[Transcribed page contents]
┄┄┄┄┄┄┄┄┄┄
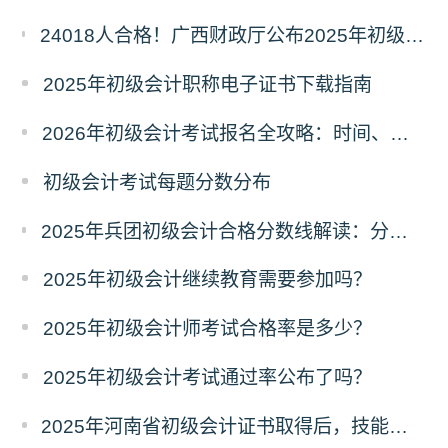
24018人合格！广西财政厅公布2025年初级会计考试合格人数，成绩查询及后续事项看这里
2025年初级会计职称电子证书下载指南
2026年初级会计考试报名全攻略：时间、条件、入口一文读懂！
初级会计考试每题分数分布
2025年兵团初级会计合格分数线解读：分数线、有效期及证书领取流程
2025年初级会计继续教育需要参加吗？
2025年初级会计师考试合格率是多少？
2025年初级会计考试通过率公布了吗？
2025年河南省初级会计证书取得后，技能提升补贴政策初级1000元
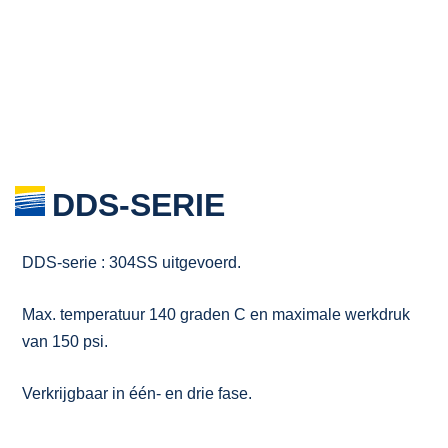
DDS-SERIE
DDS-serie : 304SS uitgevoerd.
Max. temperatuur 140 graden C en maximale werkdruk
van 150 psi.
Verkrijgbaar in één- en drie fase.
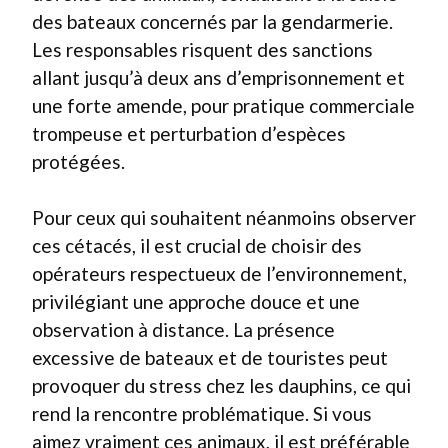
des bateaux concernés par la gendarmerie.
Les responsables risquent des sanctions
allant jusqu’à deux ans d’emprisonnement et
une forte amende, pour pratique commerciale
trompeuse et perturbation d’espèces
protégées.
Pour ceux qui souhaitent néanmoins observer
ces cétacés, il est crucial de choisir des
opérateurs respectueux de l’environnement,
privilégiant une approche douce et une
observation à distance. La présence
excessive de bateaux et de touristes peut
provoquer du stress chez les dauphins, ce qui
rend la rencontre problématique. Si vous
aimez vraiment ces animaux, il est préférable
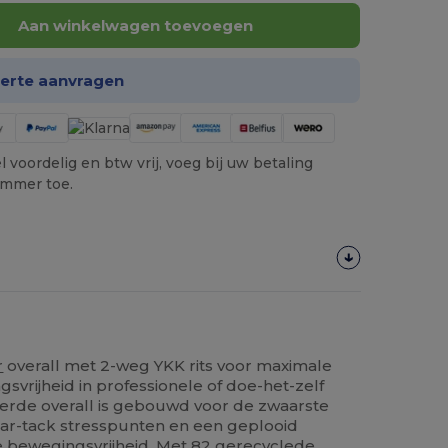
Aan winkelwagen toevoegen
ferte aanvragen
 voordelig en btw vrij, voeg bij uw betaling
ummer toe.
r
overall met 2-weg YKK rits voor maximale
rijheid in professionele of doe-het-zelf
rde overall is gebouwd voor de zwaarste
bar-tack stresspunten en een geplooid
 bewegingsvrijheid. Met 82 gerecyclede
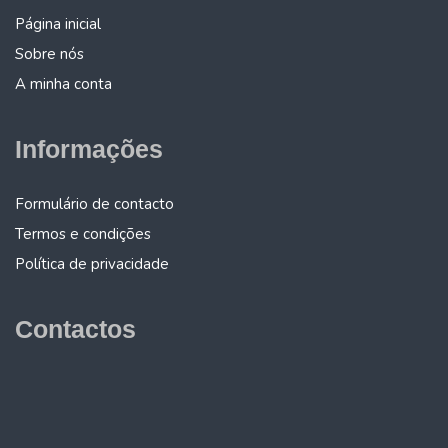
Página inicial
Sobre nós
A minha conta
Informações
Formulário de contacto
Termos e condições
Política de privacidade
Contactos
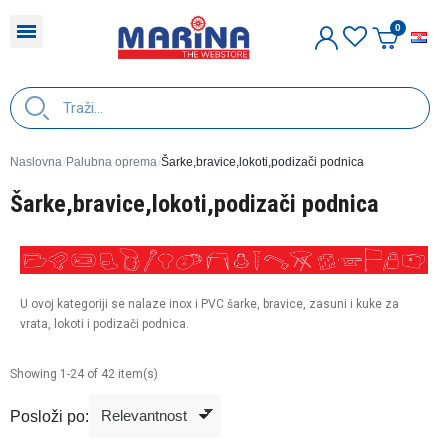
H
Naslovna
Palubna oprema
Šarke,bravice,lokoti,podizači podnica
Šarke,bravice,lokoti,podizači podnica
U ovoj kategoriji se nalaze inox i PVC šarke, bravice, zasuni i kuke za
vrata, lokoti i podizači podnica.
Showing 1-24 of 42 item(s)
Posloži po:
┄┄┄┄┄┄┄┄┄┄
» Aim of the task: Take every entry above and transcribe it exactly, with no pictures in the copy.

» Answer:
24018人合格！广西财政厅公布2025年初级会计考试合格人数，成绩查询及后续事项看这里
2025年初级会计职称电子证书下载指南
2026年初级会计考试报名全攻略：时间、条件、入口一文读懂！
初级会计考试每题分数分布
2025年兵团初级会计合格分数线解读：分数线、有效期及证书领取流程
2025年初级会计继续教育需要参加吗？
2025年初级会计师考试合格率是多少？
2025年初级会计考试通过率公布了吗？
2025年河南省初级会计证书取得后，技能提升补贴政策初级1000元
DDS-SERIE
DDS-serie : 304SS uitgevoerd.
Max. temperatuur 140 graden C en maximale werkdruk
van 150 psi.
Verkrijgbaar in één- en drie fase.
des bateaux concernés par la gendarmerie.
Les responsables risquent des sanctions
allant jusqu’à deux ans d’emprisonnement et
une forte amende, pour pratique commerciale
trompeuse et perturbation d’espèces
protégées.
Pour ceux qui souhaitent néanmoins observer
ces cétacés, il est crucial de choisir des
opérateurs respectueux de l’environnement,
privilégiant une approche douce et une
observation à distance. La présence
excessive de bateaux et de touristes peut
provoquer du stress chez les dauphins, ce qui
rend la rencontre problématique. Si vous
aimez vraiment ces animaux, il est préférable
Aan winkelwagen toevoegen
ferte aanvragen
 voordelig en btw vrij, voeg bij uw betaling
ummer toe.
r
overall met 2-weg YKK rits voor maximale
rijheid in professionele of doe-het-zelf
rde overall is gebouwd voor de zwaarste
bar-tack stresspunten en een geplooid
 bewegingsvrijheid. Met 82 gerecyclede
Página inicial
Sobre nós
A minha conta
Informações
Formulário de contacto
Termos e condições
Política de privacidade
Contactos
H
Naslovna
Palubna oprema
Šarke,bravice,lokoti,podizači podnica
Šarke,bravice,lokoti,podizači podnica
U ovoj kategoriji se nalaze inox i PVC šarke, bravice, zasuni i kuke za
vrata, lokoti i podizači podnica.
Showing 1-24 of 42 item(s)
Posloži po:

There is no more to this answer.